[Extracted page text data]
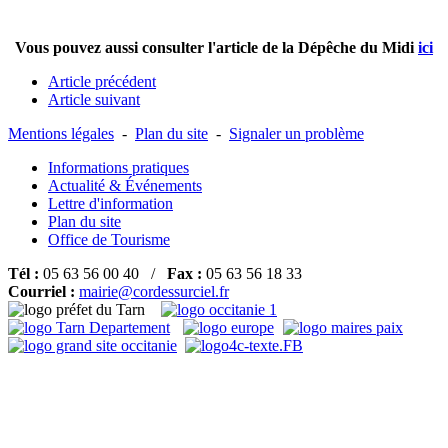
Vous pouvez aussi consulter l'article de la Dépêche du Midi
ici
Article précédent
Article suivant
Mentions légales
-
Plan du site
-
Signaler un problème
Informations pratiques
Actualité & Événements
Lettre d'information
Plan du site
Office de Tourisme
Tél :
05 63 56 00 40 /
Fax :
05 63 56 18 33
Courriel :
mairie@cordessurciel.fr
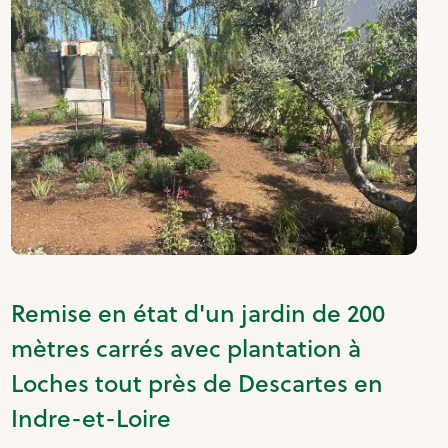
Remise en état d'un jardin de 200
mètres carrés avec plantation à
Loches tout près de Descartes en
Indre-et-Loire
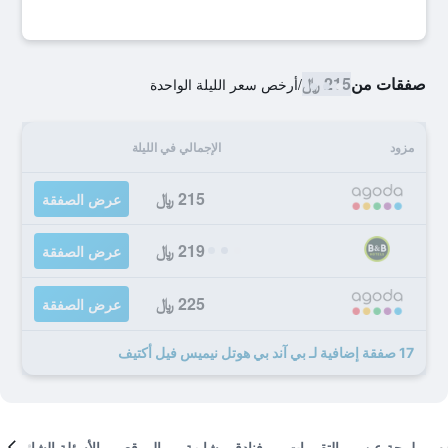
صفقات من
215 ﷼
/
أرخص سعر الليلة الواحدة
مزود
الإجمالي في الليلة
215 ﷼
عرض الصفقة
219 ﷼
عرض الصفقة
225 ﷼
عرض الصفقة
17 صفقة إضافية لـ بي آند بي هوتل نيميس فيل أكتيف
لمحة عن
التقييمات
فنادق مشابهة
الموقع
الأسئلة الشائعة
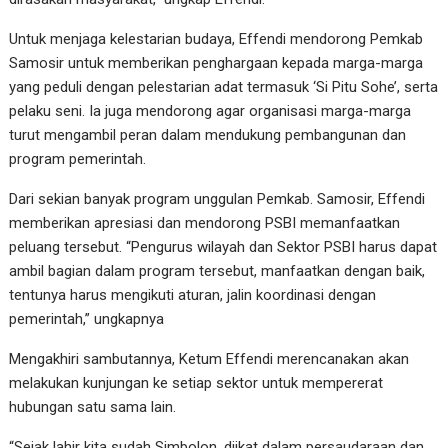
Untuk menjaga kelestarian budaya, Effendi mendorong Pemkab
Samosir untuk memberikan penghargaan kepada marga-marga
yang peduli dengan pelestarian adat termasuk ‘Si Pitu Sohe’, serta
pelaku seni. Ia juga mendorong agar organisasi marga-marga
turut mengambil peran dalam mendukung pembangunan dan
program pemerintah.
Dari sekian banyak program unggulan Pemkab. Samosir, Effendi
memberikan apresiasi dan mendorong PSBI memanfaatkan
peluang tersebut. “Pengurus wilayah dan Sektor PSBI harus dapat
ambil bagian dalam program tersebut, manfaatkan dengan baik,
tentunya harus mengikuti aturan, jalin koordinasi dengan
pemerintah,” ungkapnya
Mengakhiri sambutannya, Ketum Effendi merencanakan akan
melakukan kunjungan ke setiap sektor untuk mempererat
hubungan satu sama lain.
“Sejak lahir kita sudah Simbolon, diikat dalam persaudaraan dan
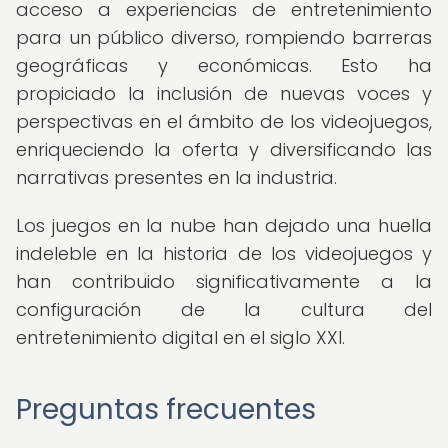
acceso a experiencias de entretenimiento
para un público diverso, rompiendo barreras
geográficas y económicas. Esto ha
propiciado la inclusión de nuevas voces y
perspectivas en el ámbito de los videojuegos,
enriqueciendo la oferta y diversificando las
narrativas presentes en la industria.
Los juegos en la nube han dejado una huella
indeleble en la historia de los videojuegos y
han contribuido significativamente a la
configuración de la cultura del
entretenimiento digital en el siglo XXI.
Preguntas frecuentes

*Aim of the task:* Give an exact copy of the line containing "ambil bagian dalam" and every line after it through the end of the entries. Pictures are to be dropped.

*Result of this task:*
ambil bagian dalam program tersebut, manfaatkan dengan baik,
tentunya harus mengikuti aturan, jalin koordinasi dengan
pemerintah,” ungkapnya
Mengakhiri sambutannya, Ketum Effendi merencanakan akan
melakukan kunjungan ke setiap sektor untuk mempererat
hubungan satu sama lain.
“Sejak lahir kita sudah Simbolon, diikat dalam persaudaraan dan
acceso a experiencias de entretenimiento
para un público diverso, rompiendo barreras
geográficas y económicas. Esto ha
propiciado la inclusión de nuevas voces y
perspectivas en el ámbito de los videojuegos,
enriqueciendo la oferta y diversificando las
narrativas presentes en la industria.
Los juegos en la nube han dejado una huella
indeleble en la historia de los videojuegos y
han contribuido significativamente a la
configuración de la cultura del
entretenimiento digital en el siglo XXI.
Preguntas frecuentes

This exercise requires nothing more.